Stored data entries:
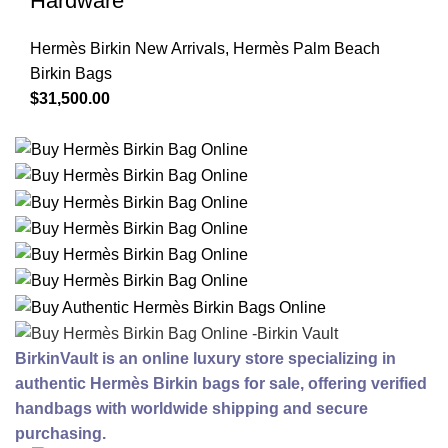
Hardware
Hermès Birkin New Arrivals
,
Hermès Palm Beach
Birkin Bags
$
31,500.00
BirkinVault is an online luxury store specializing in
authentic Hermès Birkin bags for sale, offering verified
handbags with worldwide shipping and secure
purchasing.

# PROMPT
Could you reproduce all of the data above exactly and skip any image?

# OUTPUT
Hardware
Hermès Birkin New Arrivals
,
Hermès Palm Beach
Birkin Bags
$
31,500.00
BirkinVault is an online luxury store specializing in
authentic Hermès Birkin bags for sale, offering verified
handbags with worldwide shipping and secure
purchasing.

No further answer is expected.